From Dr. Jane's Notebook


"When did my children get to be grownups?"


            Some of the most gratifying moments in the life of a parent occur when adult children come home for visits. Once the kids have moved out, parent –child relationships go through a series of changes with each separation and reunion. Initially, we stand ready to welcome them back by preserving each element of their bedrooms. Eventually, they really move away and establish their own lives, at which point, parents and adult children graduate to a new level in their relationship. Then, some time between when we’re changing their diapers and they’re changing ours, comes the time for adult friendship between parents and their grown children. Here are a few more thoughts on the matter.

·        Parenting is a process of preparing our children for independence. During their teenage years and early years of adulthood, children face the developmental task of separating from their parents and demonstrating an ability to “stand on their own.”  Sometimes, it’s hard to tell which generation has the harder time letting go. What’s clear is that our kids need to know that we believe in their ability to succeed.

·        Closeness with your adult children has nothing to do with location. Fax machines, cell phones, traditional telephone lines, and the internet have done a lot to bridge physical distances. The physical ability to communicate is no longer a problem. Rather, closeness is a function of whether the parent and adult child “like” each other enough to want to share their lives.  Adult children living in the same town as their parents sometimes see each other less than those who live at a distance.

·        Respect is the key to lifelong friendship. One remnant that most of us carry from childhood is the deep need for respect and approval from our parents. But some parents find it hard to respect their own children, and consequently have a hard time allowing their relationship to evolve. For this reason, I recommend treating your offspring as you would your best friend. All too often, we are more polite to strangers than we are to our own family members. We also lay fewer guilt trips on those who are not related to us.

·        Be careful about judging each other’s partners.  If your goal is to make the leap from being a critical parent to being an adult friend with your child, be careful about commenting on their love life. Love is always wrapped in layers of loyalty; try not to get involved in a tug-of-war, especially one where you might lose.

Even though you have been a role model for relationships all of your child’s life, there is danger anytime you interfere with cupid’s arrow. In most cases, our children desperately want us to like their friends. On the other hand, if you are asked for a serious opinion about a prospective mate, don’t hesitate to name any behaviors which concern you.
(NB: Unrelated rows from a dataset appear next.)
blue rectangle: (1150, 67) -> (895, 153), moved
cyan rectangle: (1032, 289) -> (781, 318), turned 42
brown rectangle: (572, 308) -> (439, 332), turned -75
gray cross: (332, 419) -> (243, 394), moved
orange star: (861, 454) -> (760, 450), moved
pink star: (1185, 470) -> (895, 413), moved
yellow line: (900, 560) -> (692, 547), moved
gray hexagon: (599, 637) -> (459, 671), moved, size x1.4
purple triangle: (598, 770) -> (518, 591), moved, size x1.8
·        Beware of judging your child’s parenting skills. If you are lucky enough to be a grandparent, be careful about judging how your child parents their children. For years, they learned about parenting from you, and now it is their turn to be in charge of raising a child. Notice and complement their strengths as parents, instead of criticizing or making uninvited suggestions. Remember that all young parents need praise and support. Be available to answer questions when asked, but avoid presenting yourself as an expert. Approaches to pregnancy and child-rearing are constantly evolving. Don’t be threatened by changing trends between generations, but rather, learn about new approaches and allow your child to teach you what they know.

            In short, the quality of your relationship with your grown up child will likely depend on your openness to their thoughts and ideas. Most grown children want their parents’ openness, respect and approval. If they don’t feel safe communicating their true thoughts with you, they won’t! A very wise woman once told me, “you learn a whole lot more by listening than by talking”. A great deal of pleasure can be found in getting to know your children as they grow.